With Frankenstein Mary Shelly invented science fiction (in this case with major gothic overtones) and with The Vampyre Polidori invented modern vampire fiction.
It was subject matter that was always going to appeal to Ken Russell. He was fascinated by artistic genius and explored the theme in countless movies. Russell was not interested in worshipful biopics. He was more interested in things like genius as madness, genius thwarted (Savage Messiah), genius betrayed (The Music Lovers) and genius as a self-destructive force (Isadora, Mahler, Dante’s Inferno).
It’s obvious from the start that Russell is going to great lengths to avoid the look and feel of BBC-TV costume dramas and the Merchant-Ivory movies and that he did not want cast members who looked like they belonged in any of those productions. Russell wanted something much wilder and crazier and he wasn’t worried about getting all the period details correct. Claire Clairmont in this movie looks like she’s on the way to a 1980s nightclub.
Percy Shelley is too often imagined as a sensitive, gentle, pallid aesthete.

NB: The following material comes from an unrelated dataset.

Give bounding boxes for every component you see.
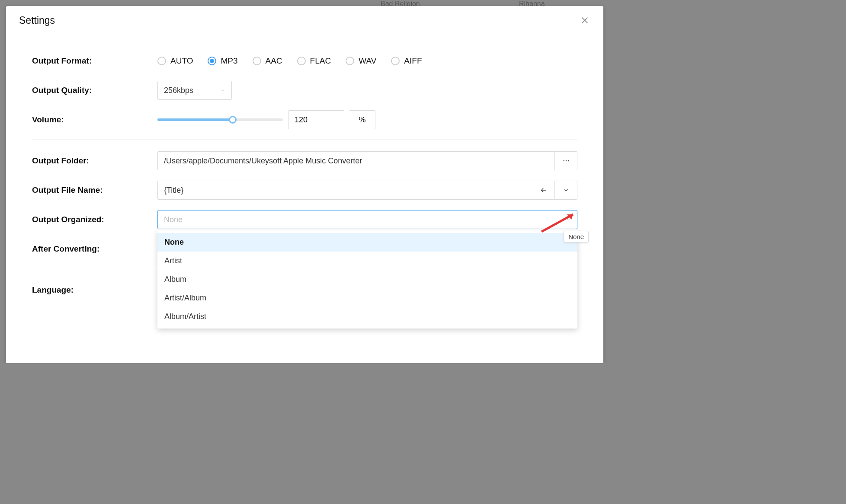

In this movie he’s a complete nutter and much more like the real Shelley - an unstable overgrown selfish spoilt child.
Byron was the first rock star. He lived the rock star lifestyle. Sex, drugs and Romantic poetry.
Wth five neurotic unstable drug-addled individuals stuck indoors with wild storms raging outside, reading too many ghost stories and doing too many drugs they quickly become even crazier than they were to begin with. Their personal demons are soon getting the better of them.
It doesn’t help that Byron is growing bored with Claire. Or that Percy Shelley had had an affair with Claire. There’s a whole web of interlocking jealousies and obsessions.
![]() |
Claire is getting seriously weird and Shelley is becoming unhinged. They’re both experiencing hallucinations. Pretty soon they’re all experiencing hallucinations.
This movie is Ken Russell excess at its most excessive. Lots of wild off-kilter camera angles and disturbing lighting and then there are the automatons.
This is Ken Russell remorselessly picking apart the dark side of genius, and the Byron-Shelley circle was ideal material. Mary Shelley’s parents William Godwin and Mary Wollstonecraft were advocates of anarchism, feminism and free love which had predictably catastrophic effects on Mary Shelley, her stepsister Claire Clairmont and on Percy Shelley. These were particularly dangerous ideas for a mind as feeble as Shelley’s. Percy Shelley’s embrace of these doctrines drove his first wife to suicide.
Not only can creative geniuses be profoundly unpleasant people, they can also be profoundly stupid.
The movie is certainly a horror movie. Five awful people descend further and further into a drug-fuelled gothic fiction nightmare world of madness and horror, a nightmare world they have themselves created. They can no longer distinguish between nightmare and reality.
Do creative geniuses need to be mad? Probably not, but there’s no question that many creative geniuses have been trainwrecks as human beings and they’re the geniuses Ken Russell was interested in. The film suggests that it was three days of deranged but talented people tearing themselves apart in an orgy of insanity and excess that gave the world two unquestioned masterpieces, Frankenstein and The Vampyre. Maybe it was worth it from the world’s point of view.
Russell is trying to tie in the crazy goings-on at the Villa with the creation of Frankenstein and The Vampyre. These two works are gradually taking shape in the minds of Mary and Polidori. The five think they’re created a monster that’s haunting them but in fact they’re assisting in the birth of two literary masterpieces (and there is plenty of procreation and child-birth symbolism).
The performances could not be described as good in a conventional sense but they’re the crazed off-the-wall performances that Ken Russell wanted.
Gothic may not quite be top-tier Ken Russell but it deserves a much better reputation. Fascinating and highly recommended.
I have the German Blu-Ray which provides an excellent transfer and offers both English and German language options.